Unlike with RecAp, the homologous pairing promoted by Mhr1p neither requires nor is stimulated by ATP, and in this sense it resembles the pairing of homologous DNA molecules promoted by RecTp (Noirot and Kolodner, 1998), RecOp (Luisideluca, 1995) and Rad52p (Kagawa et al., 2001). The homologous pairing by ATP‐independent proteins may not be surprising, since ATP hydrolysis is not required for homologous pairing by RecAp. ATP‐independent proteins might not promote branch migration efficiently by themselves, and instead the core heteroduplex joints formed by homologous pairing are stabilized by the topological stress in the superhelical double‐stranded DNA substrates (Holloman et al., 1975). In vivo, double‐stranded DNA may experience topological stress, or other proteins, such as DNA helicase, may facilitate branch migration and stabilize heteroduplex joints.

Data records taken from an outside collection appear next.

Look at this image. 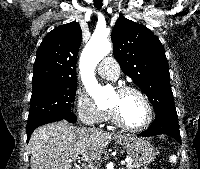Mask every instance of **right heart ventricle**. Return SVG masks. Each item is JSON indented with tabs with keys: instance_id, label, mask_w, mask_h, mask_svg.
<instances>
[{
	"instance_id": "1",
	"label": "right heart ventricle",
	"mask_w": 200,
	"mask_h": 169,
	"mask_svg": "<svg viewBox=\"0 0 200 169\" xmlns=\"http://www.w3.org/2000/svg\"><path fill=\"white\" fill-rule=\"evenodd\" d=\"M109 119H110L109 113L106 112V118H105V120H109Z\"/></svg>"
}]
</instances>
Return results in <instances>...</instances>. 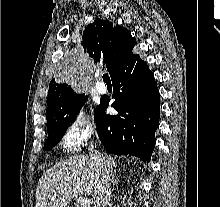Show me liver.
<instances>
[{
    "mask_svg": "<svg viewBox=\"0 0 220 207\" xmlns=\"http://www.w3.org/2000/svg\"><path fill=\"white\" fill-rule=\"evenodd\" d=\"M112 170L116 160L104 155ZM98 171L90 156L77 155L48 169L40 178L36 189V207H69L75 196L94 194Z\"/></svg>",
    "mask_w": 220,
    "mask_h": 207,
    "instance_id": "obj_1",
    "label": "liver"
}]
</instances>
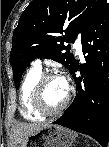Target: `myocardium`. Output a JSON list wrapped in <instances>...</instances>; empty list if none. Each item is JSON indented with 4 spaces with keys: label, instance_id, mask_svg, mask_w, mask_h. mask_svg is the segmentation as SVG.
Listing matches in <instances>:
<instances>
[{
    "label": "myocardium",
    "instance_id": "obj_1",
    "mask_svg": "<svg viewBox=\"0 0 109 147\" xmlns=\"http://www.w3.org/2000/svg\"><path fill=\"white\" fill-rule=\"evenodd\" d=\"M55 78H61L62 80L66 81V79L64 78V76L62 74L46 73V74H42L40 76V78L38 79V81L36 82V84L33 88L31 98H30V105H31L32 109L35 112L39 113L40 115H43V116L58 115V114L62 113L69 104L71 89H70L69 85L67 84V95H66V98L63 101V103L55 109H48L45 106V103L43 100V88L49 80L55 79Z\"/></svg>",
    "mask_w": 109,
    "mask_h": 147
}]
</instances>
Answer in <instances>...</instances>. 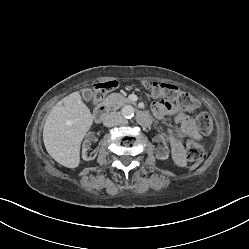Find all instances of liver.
Returning <instances> with one entry per match:
<instances>
[{"label": "liver", "instance_id": "obj_1", "mask_svg": "<svg viewBox=\"0 0 249 249\" xmlns=\"http://www.w3.org/2000/svg\"><path fill=\"white\" fill-rule=\"evenodd\" d=\"M93 124V116L80 93L73 92L58 102L48 115L43 141L49 155L67 168L80 164V145Z\"/></svg>", "mask_w": 249, "mask_h": 249}]
</instances>
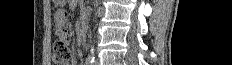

The dependence of mtDNA partitioning on homologous recombination functions

The major species of mtDNA in mother cells are concatemers, which can be either intermediates of the replication/partitioning of mtDNA or byproducts. We found that the fraction of the monomeric form with the single genome size (probably nicked circular DNA) among the mtDNA in buds is much larger than that in either ρ+ or ρ mother cells. In addition to this finding, the biochemical functions of Mhr1p (ATP‐independent pairing of homologous DNA molecules) and Cce1p (resolution of recombination junctions), and the dependence of mtDNA maintenance and partitioning on recombination functions, reveal the resemblance between mtDNA replication and partitioning, and E.coli phage DNA replication and maturation. The packaging and maturation of the DNA of E.coli phages such as λ, T4 and T7 require a concatemer as an intermediate, and the concatemer is cleaved into monomers upon packaging into phage particles. The concatemers are formed by rolling circle replication in phage λ and through a crossing‐over type of homologous DNA recombination in phage T4. The concatemer formation in phage T4 requires a recombination junction (Holliday junction)‐resolving endonuclease as an essential component (Mosig, 1998). In phage λ infection or induction, the phage DNA replicates initially in a theta (θ) mode, and then the replication is switched to a rolling circle (σ) mode. The initiation of rolling circle replication depends on the β protein. The β protein also initiates rolling circle replication of a plasmid DNA that originally replicates in a theta mode (Silberstein et al., 1990). Note that this pathway does not require a recombination junction‐resolving enzyme. The β protein is a functional and structural homolog of RecTp and Rad52p (Passy et al., 1999; Muyrers et al., 2000). Mhr1p could functionally be a member of this protein family, because of its ATP‐independent homologous pairing activity (this study) and its ability to form a ring structure by itself, as observed by electron microscopy (S.Ikawa, personal communication).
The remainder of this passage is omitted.